[Work request] Your answer should consist of every line in the records that holds "opened".
[Opening Information given section]
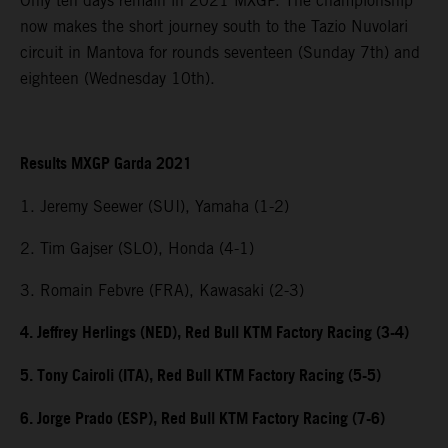
Only ten days remain in 2021 MXGP. The championship
now makes the short journey south to the Tazio Nuvolari
circuit in Mantova for rounds seventeen (Sunday 7th) and
eighteen (Wednesday 10th).
Results MXGP Garda 2021
1. Jeremy Seewer (SUI), Yamaha (1-2)
2. Tim Gajser (SLO), Honda (4-1)
3. Romain Febvre (FRA), Kawasaki (2-3)
4. Jeffrey Herlings (NED), Red Bull KTM Factory Racing (3-4)
5. Tony Cairoli (ITA), Red Bull KTM Factory Racing (5-5)
6. Jorge Prado (ESP), Red Bull KTM Factory Racing (7-6)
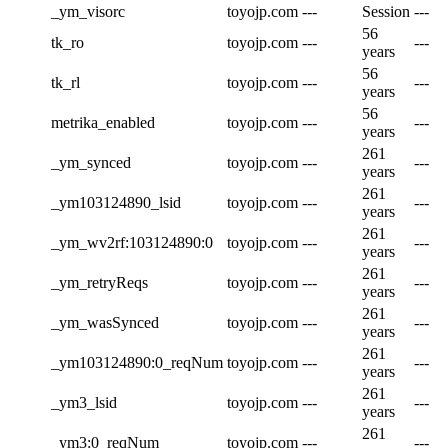
_ym_visorc
toyojp.com
---
Session
---
56
tk_ro
toyojp.com
---
---
years
56
tk_rl
toyojp.com
---
---
years
56
metrika_enabled
toyojp.com
---
---
years
261
_ym_synced
toyojp.com
---
---
years
261
_ym103124890_lsid
toyojp.com
---
---
years
261
_ym_wv2rf:103124890:0
toyojp.com
---
---
years
261
_ym_retryReqs
toyojp.com
---
---
years
261
_ym_wasSynced
toyojp.com
---
---
years
261
_ym103124890:0_reqNum
toyojp.com
---
---
years
261
_ym3_lsid
toyojp.com
---
---
years
261
_ym3:0_reqNum
toyojp.com
---
---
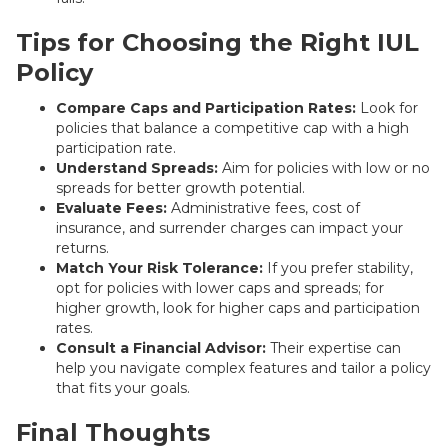
Tips for Choosing the Right IUL
Policy
Compare Caps and Participation Rates:
Look for
policies that balance a competitive cap with a high
participation rate.
Understand Spreads:
Aim for policies with low or no
spreads for better growth potential.
Evaluate Fees:
Administrative fees, cost of
insurance, and surrender charges can impact your
returns.
Match Your Risk Tolerance:
If you prefer stability,
opt for policies with lower caps and spreads; for
higher growth, look for higher caps and participation
rates.
Consult a Financial Advisor:
Their expertise can
help you navigate complex features and tailor a policy
that fits your goals.
Final Thoughts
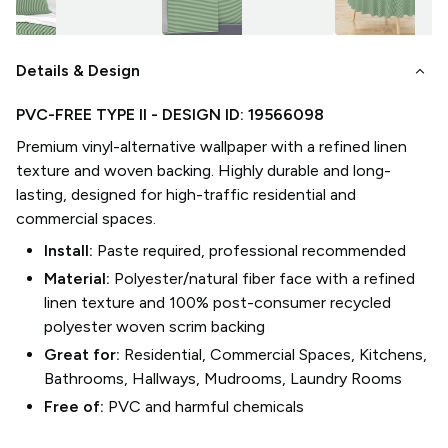
keyboard_arrow_down
Details & Design
PVC-FREE TYPE II
- DESIGN ID:
19566098
Premium vinyl-alternative wallpaper with a refined linen
texture and woven backing. Highly durable and long-
lasting, designed for high-traffic residential and
commercial spaces.
Install:
Paste required, professional recommended
Material:
Polyester/natural fiber face with a refined
linen texture and 100% post-consumer recycled
polyester woven scrim backing
Great for:
Residential, Commercial Spaces, Kitchens,
Bathrooms, Hallways, Mudrooms, Laundry Rooms
Free of:
PVC and harmful chemicals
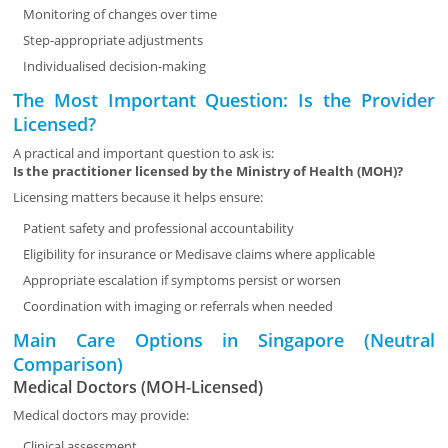
Monitoring of changes over time
Step-appropriate adjustments
Individualised decision-making
The Most Important Question: Is the Provider
Licensed?
A practical and important question to ask is:
Is the practitioner licensed by the Ministry of Health (MOH)?
Licensing matters because it helps ensure:
Patient safety and professional accountability
Eligibility for insurance or Medisave claims where applicable
Appropriate escalation if symptoms persist or worsen
Coordination with imaging or referrals when needed
Main Care Options in Singapore (Neutral
Comparison)
Medical Doctors (MOH-Licensed)
Medical doctors may provide:
Clinical assessment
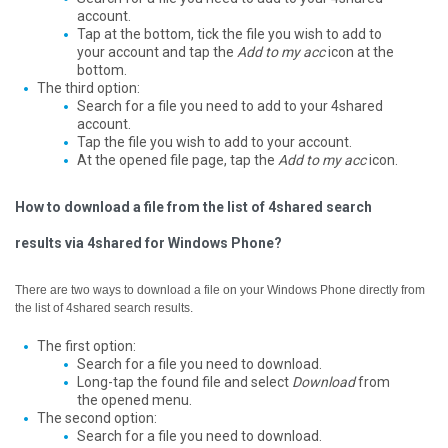
account.
Tap at the bottom, tick the file you wish to add to
your account and tap the
Add to my acc
icon at the
bottom.
The third option:
Search for a file you need to add to your 4shared
account.
Tap the file you wish to add to your account.
At the opened file page, tap the
Add to my acc
icon.
How to download a file from the list of 4shared search
results via 4shared for Windows Phone?
There are two ways to download a file on your Windows Phone directly from
the list of 4shared search results.
The first option:
Search for a file you need to download.
Long-tap the found file and select
Download
from
the opened menu.
The second option:
Search for a file you need to download.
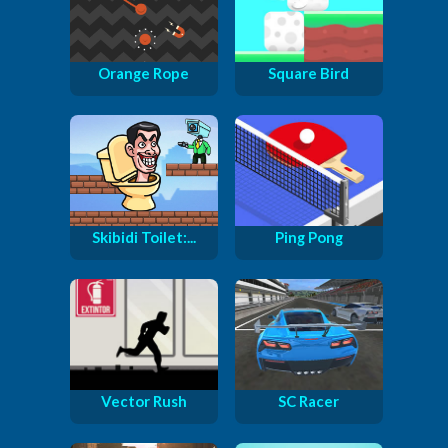
Orange Rope
Square Bird
Skibidi Toilet:...
Ping Pong
Vector Rush
SC Racer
[Closing Information given section]
[Result of this exercise]
At the opened file page, tap the
the opened menu.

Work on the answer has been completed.